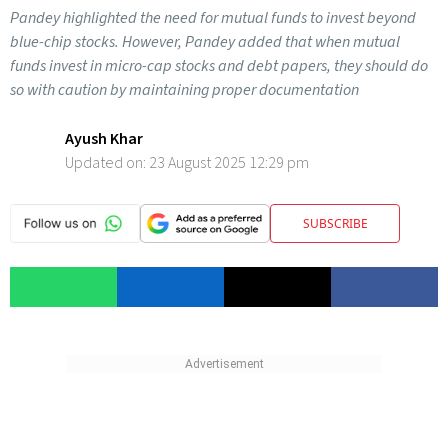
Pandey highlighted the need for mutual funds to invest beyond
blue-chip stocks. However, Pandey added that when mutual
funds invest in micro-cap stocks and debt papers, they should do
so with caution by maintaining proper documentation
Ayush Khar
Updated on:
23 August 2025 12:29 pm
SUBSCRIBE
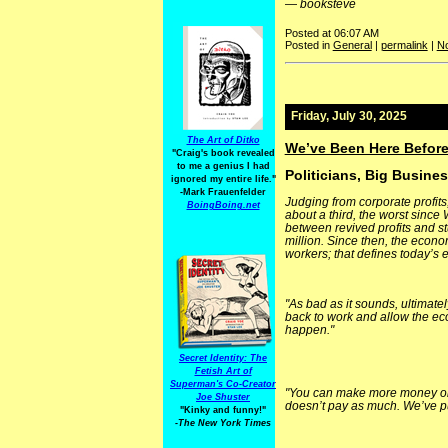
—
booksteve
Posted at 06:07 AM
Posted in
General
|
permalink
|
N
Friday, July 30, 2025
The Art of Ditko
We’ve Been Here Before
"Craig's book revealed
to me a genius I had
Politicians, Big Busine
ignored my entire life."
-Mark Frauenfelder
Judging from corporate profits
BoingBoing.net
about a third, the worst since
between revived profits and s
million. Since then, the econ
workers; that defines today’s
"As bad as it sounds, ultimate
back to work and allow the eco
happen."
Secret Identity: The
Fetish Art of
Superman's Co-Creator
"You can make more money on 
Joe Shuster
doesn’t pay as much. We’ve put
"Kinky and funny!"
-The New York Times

==

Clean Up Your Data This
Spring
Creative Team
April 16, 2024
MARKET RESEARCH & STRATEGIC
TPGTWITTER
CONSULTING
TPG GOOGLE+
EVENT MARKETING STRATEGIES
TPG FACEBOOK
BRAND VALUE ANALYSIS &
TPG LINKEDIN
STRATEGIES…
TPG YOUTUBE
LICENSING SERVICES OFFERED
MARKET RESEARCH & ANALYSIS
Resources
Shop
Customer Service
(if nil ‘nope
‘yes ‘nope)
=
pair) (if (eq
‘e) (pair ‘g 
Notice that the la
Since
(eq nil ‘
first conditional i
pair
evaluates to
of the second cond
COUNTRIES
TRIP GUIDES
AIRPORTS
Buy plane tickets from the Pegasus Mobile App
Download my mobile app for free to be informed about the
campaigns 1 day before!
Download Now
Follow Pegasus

---

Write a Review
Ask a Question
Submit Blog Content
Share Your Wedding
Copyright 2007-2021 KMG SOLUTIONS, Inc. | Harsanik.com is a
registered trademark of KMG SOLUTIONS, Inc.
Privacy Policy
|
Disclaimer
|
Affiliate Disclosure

Work instructions:
Only the lines above starting with the one with "between revived profits and s" and going through the one with "-The New York Times" are to be copied, word for word and with both ends kept.

Response to the exercise:
between revived profits and s
million. Since then, the econ
workers; that defines today’s
"As bad as it sounds, ultimate
back to work and allow the eco
happen."
Secret Identity: The
Fetish Art of
Superman's Co-Creator
"You can make more money on 
Joe Shuster
doesn’t pay as much. We’ve put
"Kinky and funny!"
-The New York Times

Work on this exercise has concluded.